--- EXERCISE DETAILS ---
Search the records for the string "foot", then copy each line where it appears.

START EXERCISE DATA

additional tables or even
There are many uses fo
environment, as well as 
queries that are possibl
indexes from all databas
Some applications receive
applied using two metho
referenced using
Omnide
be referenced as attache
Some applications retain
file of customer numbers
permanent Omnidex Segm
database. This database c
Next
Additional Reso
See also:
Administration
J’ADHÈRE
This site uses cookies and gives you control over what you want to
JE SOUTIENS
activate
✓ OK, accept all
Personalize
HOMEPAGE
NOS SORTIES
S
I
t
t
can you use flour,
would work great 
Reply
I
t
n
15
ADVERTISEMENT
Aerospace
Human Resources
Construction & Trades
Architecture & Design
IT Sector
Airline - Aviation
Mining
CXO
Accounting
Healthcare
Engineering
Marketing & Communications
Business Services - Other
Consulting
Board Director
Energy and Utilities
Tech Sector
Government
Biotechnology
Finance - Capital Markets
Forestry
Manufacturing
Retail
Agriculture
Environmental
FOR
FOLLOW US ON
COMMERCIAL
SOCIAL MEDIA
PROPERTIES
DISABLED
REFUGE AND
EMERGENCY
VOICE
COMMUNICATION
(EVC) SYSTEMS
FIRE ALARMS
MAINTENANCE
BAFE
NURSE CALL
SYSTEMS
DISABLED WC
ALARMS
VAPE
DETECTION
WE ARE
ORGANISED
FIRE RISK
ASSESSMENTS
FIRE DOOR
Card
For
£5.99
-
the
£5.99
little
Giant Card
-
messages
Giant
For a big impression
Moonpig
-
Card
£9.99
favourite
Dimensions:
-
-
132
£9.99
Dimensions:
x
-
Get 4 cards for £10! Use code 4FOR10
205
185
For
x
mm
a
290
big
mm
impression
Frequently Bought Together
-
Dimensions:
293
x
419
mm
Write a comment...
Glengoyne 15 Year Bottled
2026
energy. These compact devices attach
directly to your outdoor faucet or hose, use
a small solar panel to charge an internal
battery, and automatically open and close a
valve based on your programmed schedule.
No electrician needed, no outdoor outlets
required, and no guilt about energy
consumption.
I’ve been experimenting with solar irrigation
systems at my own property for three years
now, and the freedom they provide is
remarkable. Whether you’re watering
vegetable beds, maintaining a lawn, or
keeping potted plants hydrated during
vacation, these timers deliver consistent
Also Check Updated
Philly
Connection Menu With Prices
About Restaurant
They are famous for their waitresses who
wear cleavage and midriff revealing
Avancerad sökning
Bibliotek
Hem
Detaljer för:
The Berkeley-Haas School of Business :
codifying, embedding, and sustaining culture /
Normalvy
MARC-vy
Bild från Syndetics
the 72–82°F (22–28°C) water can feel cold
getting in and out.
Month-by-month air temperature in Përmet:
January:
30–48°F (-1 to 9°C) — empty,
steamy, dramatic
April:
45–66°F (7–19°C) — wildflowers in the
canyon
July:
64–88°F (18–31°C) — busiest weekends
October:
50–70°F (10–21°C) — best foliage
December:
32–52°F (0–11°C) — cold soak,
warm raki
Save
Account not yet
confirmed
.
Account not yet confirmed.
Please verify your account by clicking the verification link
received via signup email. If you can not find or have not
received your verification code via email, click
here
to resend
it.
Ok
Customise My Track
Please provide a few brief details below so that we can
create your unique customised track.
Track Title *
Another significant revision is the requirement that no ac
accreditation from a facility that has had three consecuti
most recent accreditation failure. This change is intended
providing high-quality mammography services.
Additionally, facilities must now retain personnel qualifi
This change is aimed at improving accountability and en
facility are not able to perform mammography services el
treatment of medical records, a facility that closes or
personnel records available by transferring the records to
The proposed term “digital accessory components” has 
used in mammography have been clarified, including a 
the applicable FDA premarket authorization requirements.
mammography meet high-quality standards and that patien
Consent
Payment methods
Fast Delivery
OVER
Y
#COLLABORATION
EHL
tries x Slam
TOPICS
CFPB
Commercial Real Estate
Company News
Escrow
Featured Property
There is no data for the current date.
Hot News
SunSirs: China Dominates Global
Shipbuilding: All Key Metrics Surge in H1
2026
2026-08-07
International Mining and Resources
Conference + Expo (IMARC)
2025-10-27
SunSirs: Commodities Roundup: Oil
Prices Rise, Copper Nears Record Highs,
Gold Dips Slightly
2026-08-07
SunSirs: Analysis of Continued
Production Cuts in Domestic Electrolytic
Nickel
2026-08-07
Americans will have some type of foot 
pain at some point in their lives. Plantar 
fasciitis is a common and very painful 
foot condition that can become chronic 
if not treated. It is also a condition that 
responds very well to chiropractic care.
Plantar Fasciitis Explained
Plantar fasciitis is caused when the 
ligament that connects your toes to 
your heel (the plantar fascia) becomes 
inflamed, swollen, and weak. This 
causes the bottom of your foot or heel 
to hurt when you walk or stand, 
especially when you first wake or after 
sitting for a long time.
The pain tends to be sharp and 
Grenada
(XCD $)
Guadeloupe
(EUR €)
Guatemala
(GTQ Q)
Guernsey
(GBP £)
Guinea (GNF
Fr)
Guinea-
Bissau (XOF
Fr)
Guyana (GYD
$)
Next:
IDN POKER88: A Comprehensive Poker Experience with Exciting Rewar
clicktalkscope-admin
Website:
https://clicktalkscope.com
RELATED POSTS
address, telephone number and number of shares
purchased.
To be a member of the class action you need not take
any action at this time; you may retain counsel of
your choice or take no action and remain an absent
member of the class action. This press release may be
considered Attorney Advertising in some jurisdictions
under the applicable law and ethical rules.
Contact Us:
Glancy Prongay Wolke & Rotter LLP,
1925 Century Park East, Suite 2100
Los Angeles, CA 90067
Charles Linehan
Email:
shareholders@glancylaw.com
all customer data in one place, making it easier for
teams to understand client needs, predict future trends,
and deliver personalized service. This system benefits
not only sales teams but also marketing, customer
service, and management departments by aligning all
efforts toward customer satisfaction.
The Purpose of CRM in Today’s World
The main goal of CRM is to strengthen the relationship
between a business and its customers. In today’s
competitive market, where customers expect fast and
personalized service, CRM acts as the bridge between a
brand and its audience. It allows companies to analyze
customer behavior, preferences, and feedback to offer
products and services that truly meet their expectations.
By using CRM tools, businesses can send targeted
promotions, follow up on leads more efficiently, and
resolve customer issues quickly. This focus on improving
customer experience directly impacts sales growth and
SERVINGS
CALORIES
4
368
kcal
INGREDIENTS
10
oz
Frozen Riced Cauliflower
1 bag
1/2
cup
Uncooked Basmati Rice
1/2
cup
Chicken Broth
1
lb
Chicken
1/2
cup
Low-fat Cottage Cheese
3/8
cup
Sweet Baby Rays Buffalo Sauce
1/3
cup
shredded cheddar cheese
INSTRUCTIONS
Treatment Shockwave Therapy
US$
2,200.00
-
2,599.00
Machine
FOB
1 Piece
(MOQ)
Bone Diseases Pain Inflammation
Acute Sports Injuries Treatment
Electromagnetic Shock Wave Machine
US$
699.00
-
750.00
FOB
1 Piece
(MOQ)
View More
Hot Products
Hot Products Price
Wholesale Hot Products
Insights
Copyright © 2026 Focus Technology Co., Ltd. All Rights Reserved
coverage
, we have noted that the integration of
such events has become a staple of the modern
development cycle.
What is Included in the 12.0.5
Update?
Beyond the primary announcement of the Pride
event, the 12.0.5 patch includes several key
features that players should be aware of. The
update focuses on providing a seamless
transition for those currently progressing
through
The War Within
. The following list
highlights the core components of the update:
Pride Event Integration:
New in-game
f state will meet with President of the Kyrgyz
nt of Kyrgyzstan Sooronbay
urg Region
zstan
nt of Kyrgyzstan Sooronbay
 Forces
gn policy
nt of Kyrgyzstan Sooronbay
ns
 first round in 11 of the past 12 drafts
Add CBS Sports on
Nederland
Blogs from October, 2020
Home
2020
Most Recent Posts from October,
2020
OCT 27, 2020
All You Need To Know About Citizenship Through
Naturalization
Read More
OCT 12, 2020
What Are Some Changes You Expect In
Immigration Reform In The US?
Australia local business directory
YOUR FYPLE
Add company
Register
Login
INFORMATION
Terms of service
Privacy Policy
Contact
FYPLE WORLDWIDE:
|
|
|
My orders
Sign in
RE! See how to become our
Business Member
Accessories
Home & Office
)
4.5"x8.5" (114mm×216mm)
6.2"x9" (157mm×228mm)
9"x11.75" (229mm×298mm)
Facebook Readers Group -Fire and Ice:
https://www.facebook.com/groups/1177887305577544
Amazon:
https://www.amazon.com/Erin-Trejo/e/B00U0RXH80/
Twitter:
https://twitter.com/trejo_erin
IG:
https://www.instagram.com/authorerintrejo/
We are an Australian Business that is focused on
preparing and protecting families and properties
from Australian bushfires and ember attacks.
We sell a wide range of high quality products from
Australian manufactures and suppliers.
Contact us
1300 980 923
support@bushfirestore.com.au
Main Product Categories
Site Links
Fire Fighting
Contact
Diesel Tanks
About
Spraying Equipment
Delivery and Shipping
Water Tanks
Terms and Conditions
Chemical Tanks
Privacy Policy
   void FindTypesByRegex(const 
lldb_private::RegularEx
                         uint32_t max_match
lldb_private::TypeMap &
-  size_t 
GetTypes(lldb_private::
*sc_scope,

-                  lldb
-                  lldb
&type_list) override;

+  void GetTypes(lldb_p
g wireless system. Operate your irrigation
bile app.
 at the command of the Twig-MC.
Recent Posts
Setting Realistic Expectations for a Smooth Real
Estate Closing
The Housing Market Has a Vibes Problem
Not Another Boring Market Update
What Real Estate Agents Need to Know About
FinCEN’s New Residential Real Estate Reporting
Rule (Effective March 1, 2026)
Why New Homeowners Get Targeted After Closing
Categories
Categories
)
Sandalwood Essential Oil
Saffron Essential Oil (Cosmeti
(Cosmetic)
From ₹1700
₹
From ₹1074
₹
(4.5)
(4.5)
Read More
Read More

END EXERCISE DATA

--- WRITTEN SOLUTION ---
Americans will have some type of foot 
foot condition that can become chronic 
causes the bottom of your foot or heel 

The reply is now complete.